Then we have that $\chi(\mathbb{R}^n)=\chi(B^{n})=1$ since $\mathbb{R}^{n}$ and the $n$-ball $B^{n}$ are contractible and as defined $\chi$ is a homotopy invariant. Also, for the $n$-sphere $\chi(S^{n})=1+(-1)^{n}$.

On the other hand, the excision property tells us that $\chi(X)=\chi(C)+\chi(X-C)$ for any closed subset $C$ of $X$. Therefore, since $\mathbb{R}^{n}$ is homeomorphic to the interior of $B^{n}$ we have that $$\chi(\mathbb{R}^{n})=\chi(B^{n})-\chi(S^{n-1})=1-(1+(-1)^{n-1})=(-1)^{n}.$$

Which one is the right answer? Where am I going wrong?

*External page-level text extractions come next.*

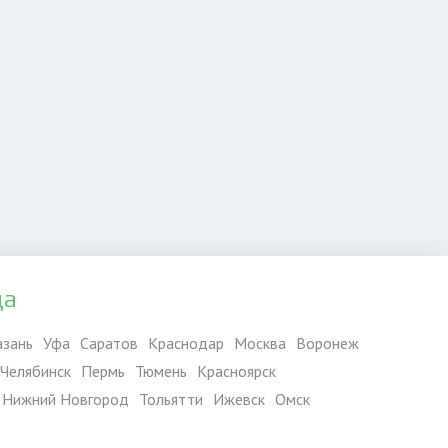
да
азань
Уфа
Саратов
Краснодар
Москва
Воронеж
Челябинск
Пермь
Тюмень
Красноярск
Нижний Новгород
Тольятти
Ижевск
Омск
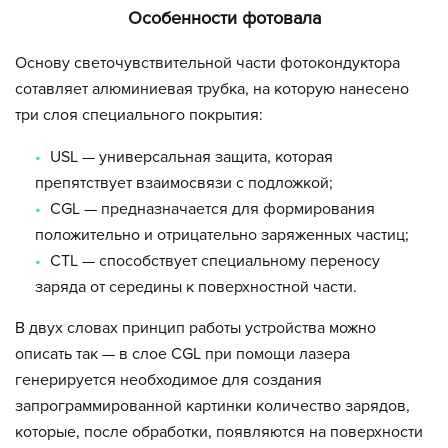
Особенности фотовала
Основу светочувствительной части фотокондуктора
сотавляет алюминиевая трубка, на которую нанесено
три слоя специального покрытия:
USL — универсальная защита, которая
препятствует взаимосвязи с подложкой;
СGL — предназначается для формирования
положительно и отрицательно заряженных частиц;
СТL — способствует специальному переносу
заряда от середины к поверхностной части.
В двух словах принцип работы устройства можно
описать так — в слое СGL при помощи лазера
генерируется необходимое для создания
запрограммированной картинки количество зарядов,
которые, после обработки, появляются на поверхности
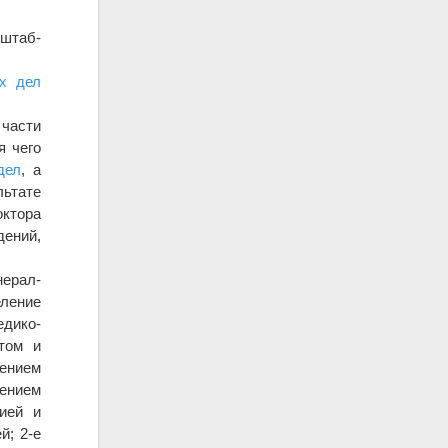
-штаб-
х дел
 части
я чего
дел
, а
льтате
октора
дений,
нерал-
еление
дико-
етом и
дением
лением
рией и
й; 2-е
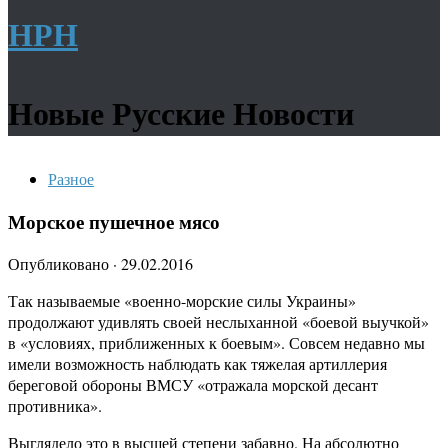
НРН
Новые Русские Новости
Разное
Морское пушечное мясо
Опубликовано
·
29.02.2016
Так называемые «военно-морские силы Украины»
продолжают удивлять своей неслыханной «боевой выучкой»
в «условиях, приближенных к боевым». Совсем недавно мы
имели возможность наблюдать как тяжелая артиллерия
береговой обороны ВМСУ «отражала морской десант
противника».
Выглядело это в высшей степени забавно. На абсолютно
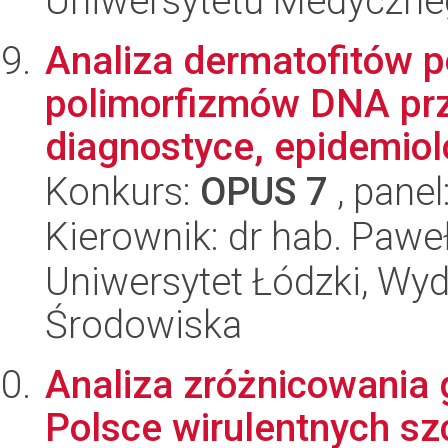
Uniwersytetu Medyczn
Analiza dermatofitów po
polimorfizmów DNA prz
diagnostyce, epidemiolog
Konkurs:
OPUS 7
, panel
Kierownik: dr hab. Pawe
Uniwersytet Łódzki, Wydz
Środowiska
Analiza zróżnicowania
Polsce wirulentnych sz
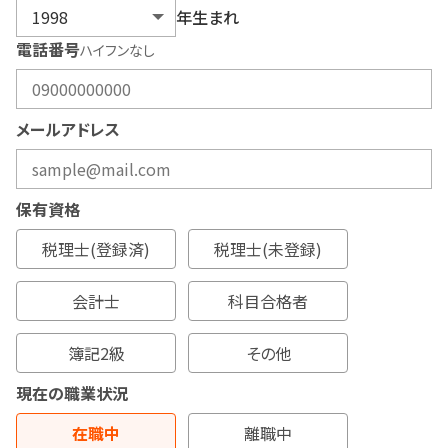
年生まれ
電話番号
ハイフンなし
メールアドレス
保有資格
税理士(登録済)
税理士(未登録)
会計士
科目合格者
簿記2級
その他
現在の職業状況
在職中
離職中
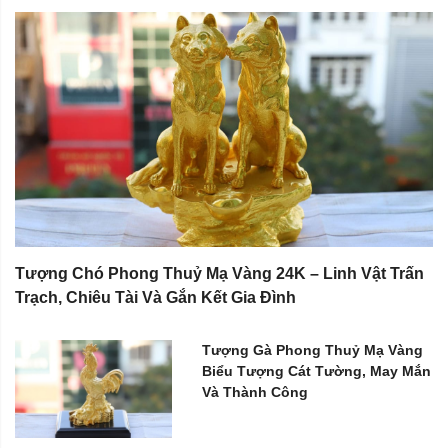
Tượng Chó Phong Thuỷ Mạ Vàng 24K – Linh Vật Trấn
Trạch, Chiêu Tài Và Gắn Kết Gia Đình
Tượng Gà Phong Thuỷ Mạ Vàng
Biểu Tượng Cát Tường, May Mắn
Và Thành Công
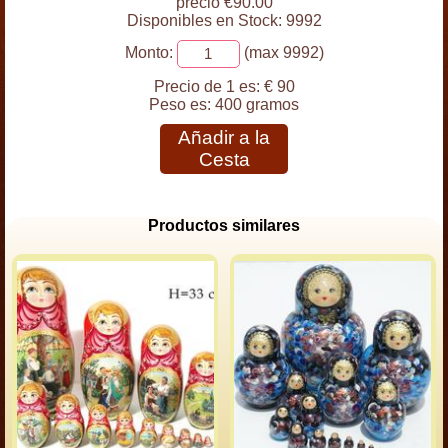
precio €90.00
Disponibles en Stock: 9992
Monto:
(max 9992)
Precio de 1 es:
€ 90
Peso es:
400 gramos
Añadir a la
Cesta
Productos similares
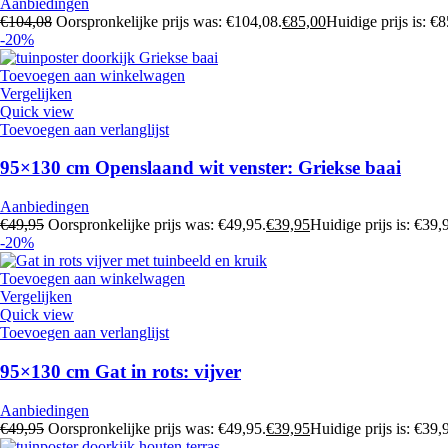
Aanbiedingen
€
104,08
Oorspronkelijke prijs was: €104,08.
€
85,00
Huidige prijs is: €8
-20%
Toevoegen aan winkelwagen
Vergelijken
Quick view
Toevoegen aan verlanglijst
95×130 cm Openslaand wit venster: Griekse baai
Aanbiedingen
€
49,95
Oorspronkelijke prijs was: €49,95.
€
39,95
Huidige prijs is: €39,
-20%
Toevoegen aan winkelwagen
Vergelijken
Quick view
Toevoegen aan verlanglijst
95×130 cm Gat in rots: vijver
Aanbiedingen
€
49,95
Oorspronkelijke prijs was: €49,95.
€
39,95
Huidige prijs is: €39,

Edit: See page 2 of Liviu I. Nicolaecu's notes on the Euler characteristic (Note that the Euler characterisric is definied there using compactly supported cohomology).

Edit: What about this? Add the point at infinity to $\mathbb{R}^{n}$, thus giving us a cell decomposition having one $0$-cell and one $n$-cell. But the one point compactification is an $n$-sphere thus having Euler characteristic $1+(-1)^{n}$. Then removing the added point leaves $(-1)^{n}$ as the Euler characteristic of $\mathbb{R}^{n}$.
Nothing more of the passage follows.